Il Tema: ‘il Tempo della Metamorfosi’
‘Attraverso la nascita porto in me la forma di mio padre e quella di mia madre: geneticamente sono il dialogo improbabile e rumoroso tra i loro corpi e le loro forme. L’oblio che coincide con la nascita è l’elemento costitutivo più profondo della memoria. D’altro canto, anche i miei genitori sono il frutto di questa dimenticanza e di questa mescolanza. Avere in me il corpo di mio padre e di mia madre, avere le loro forme, avere la loro vita significa avere in me il corpo e la vita di un’innumerevole serie di viventi, nati tutti da altri viventi, fino alle frontiere dell’umanità e oltre ancora, fino alle frontiere del vivente e oltre ancora’ Emanuele Coccia
Emanuele Coccia nel suo libro ‘Metamorfosi. Siamo un’unica sola vita‘ evidenza come la vita sia la metamorfosi di tutte quelle che l’hanno preceduta: ognuno di noi veicola un passato ancestrale ed è destinato ad un futuro inimmaginabile.
Noi siamo il corpo e la vita di un’innumerevole serie di viventi: siamo un tempo eteroclito, inconciliabile, non attribuibile a un’epoca o a un momento dato, e non solo.

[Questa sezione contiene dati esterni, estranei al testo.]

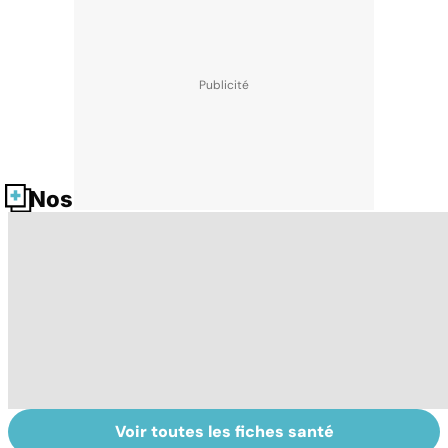
Nos fiches santé
Voir toutes les fiches santé
Tout savoir sur
Votre santé en
M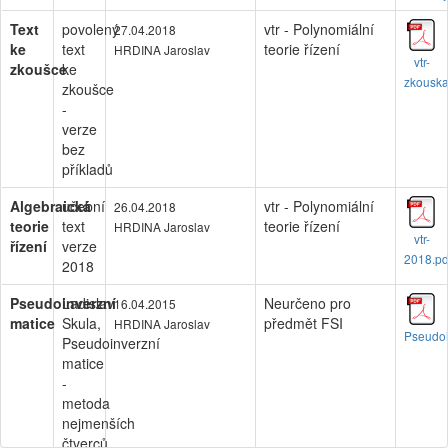
Text
povolený
vtr - Polynomiální
27.04.2018
ke
text
teorie řízení
HRDINA Jaroslav
vtr-
zkoušce
ke
zkouska
zkoušce
-
verze
bez
příkladů
Algebraická
učební
vtr - Polynomiální
26.04.2018
teorie
text
teorie řízení
HRDINA Jaroslav
vtr-
řízení
verze
2018.pd
2018
Pseudoinverzní
Ladislav
Neurčeno pro
16.04.2015
matice
Skula,
předmět FSI
HRDINA Jaroslav
Pseudoi
Pseudoinverzní
matice
-
metoda
nejmenších
čtverců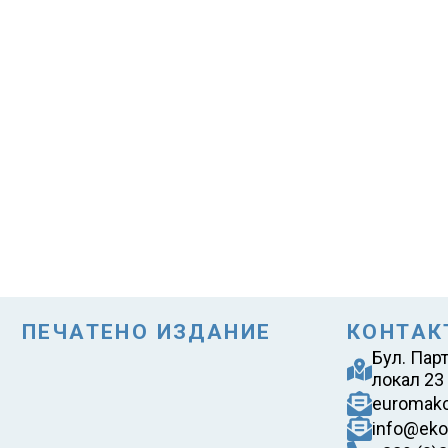
ПЕЧАТЕНО ИЗДАНИЕ
КОНТАК
Бул. Пар
локал 23
euromak
info@eko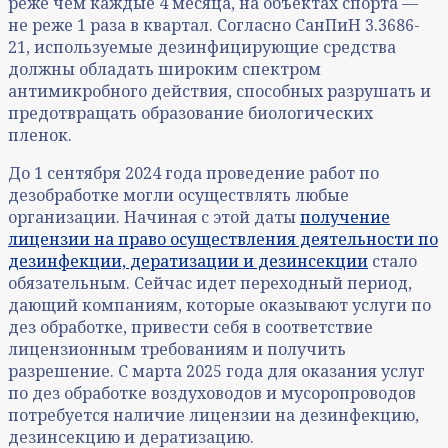
реже чем каждые 4 месяца, на объектах спорта —
не реже 1 раза в квартал. Согласно СанПиН 3.3686-
21, используемые дезинфицирующие средства
должны обладать широким спектром
антимикробного действия, способных разрушать и
предотвращать образование биологических
пленок.
До 1 сентября 2024 года проведение работ по
дезобработке могли осуществлять любые
организации. Начиная с этой даты
получение
лицензии на право осуществления деятельности по
дезинфекции, дератизации и дезинсекции
стало
обязательным. Сейчас идет переходный период,
дающий компаниям, которые оказывают услуги по
дез обработке, привести себя в соответствие
лицензионным требованиям и получить
разрешение. С марта 2025 года для оказания услуг
по дез обработке воздуховодов и мусоропроводов
потребуется наличие лицензии на дезинфекцию,
дезинсекцию и дератизацию.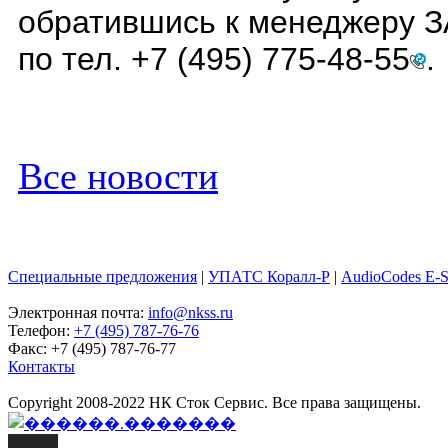
обратившись к менеджеру З
по тел.
+7 (495) 775-48-55
.
Все новости
Специальные предложения
|
УПАТС Коралл-Р
|
AudioCodes E-
Электронная почта:
info@nkss.ru
Телефон:
+7 (495) 787-76-76
Факс: +7 (495) 787-76-77
Контакты
Copyright 2008-2022 НК Сток Сервис. Все права защищены.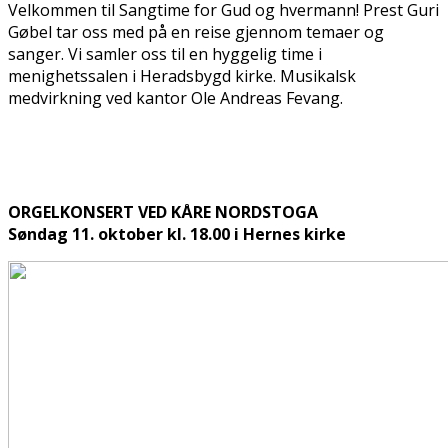
Velkommen til Sangtime for Gud og hvermann! Prest Guri
Gøbel tar oss med på en reise gjennom temaer og
sanger. Vi samler oss til en hyggelig time i
menighetssalen i Heradsbygd kirke. Musikalsk
medvirkning ved kantor Ole Andreas Fevang.
ORGELKONSERT VED KÅRE NORDSTOGA
Søndag 11. oktober kl. 18.00 i Hernes kirke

Siamo il tempo delle generazioni che si susseguono e si sovrappongono, si trasformano, a volte scompaiono per riapparire sotto diversa forma. Siamo la memoria e al contempo l’attualizzazione dei nostri avi; e le nostre vite, ciclicamente, ripetono percorsi e flussi, ne generano di nuovi, dando origine ad un continuum ininterrotto di processi. Siamo il frutto mnemonico futuribile dei nostri padri e delle nostre madri, dei loro padri e delle loro madri, dei padri dei padri, delle madri delle madri.
Le nostre storie sono le storie di chi è andato e di chi è rimasto, di chi ha generato e di chi ha costruito, di chi ha lasciato e di chi ha osato. Sono le storie di intrecci e di incroci, di ponti attraversati ed oceani solcati; storie di cammini, di mani e piedi, storie di case, quelle abbandonate e quelle fondate, storie di riti, di tempi rigenerati dai tempi che definiscono le identità e stratificazioni delle coscienze.
E dunque, è proprio la memoria che permette di preservare la nostra identità, quella personale e quella collettiva, la quale si radica nel desiderio di immortalità, propria di ogni essere umano: nel momento stesso in cui la memoria definisce l’identità ed evidenzia la necessità di essere attivata e alimentata, possiede anche la capacità di essere selettivamente futura.
Se non c’è dimenticanza, non c’è neanche memoria – ci ricorda Paolo Rossi.
Fare il vuoto – continua Emanuele Coccia – per lasciare spazio al resto: alle cose future, a ciò che ben presto sarà il mio passato, al mondo intero. Fare il vuoto per rendere possibile l’esperienza: ho dovuto dimenticare, dimenticare tutto, per poter percepire me stesso.
Il tempo delle metamorfosi è un tempo del presente, il tempo di oggi, di un io che è fatto delle sostanze del passato e conserva le memorie possibili, e che si dirige altrove, in quello stesso luogo che ci ha permesso di essere qui, ora, figli e figlie della carne e del sangue, mutazioni – dice ancora Emanuele Coccia – di uno sguardo già aperto sul mondo. Pur provenendo da strati di passati e memorie, ognuno di noi è costretto a diventare altro: il destino di una storia che si ripete mai uguale ripercorrendo gli stessi desideri e gli stessi impeti dell’anima.
Di fronte ed in mezzo agli eventi epocali che stiamo vivendo in questi ultimi anni, è necessario, dunque, comprendere quanto i tempi delle metamorfosi siano davvero i tempi del presente che ognuno di noi può realizzare e come l’arte possa essere lo strumento di un diverso sistema di relazioni tra culture, tra generazioni, tra piccole e grandi collettività.
È urgente attuare un tempo nuovo, che sia la metamorfosi di quello che è stato, per costruire comunità solidali che hanno comune l’obiettivo del bene reciproco, della coesione territoriale, della crescita sociale e spirituale.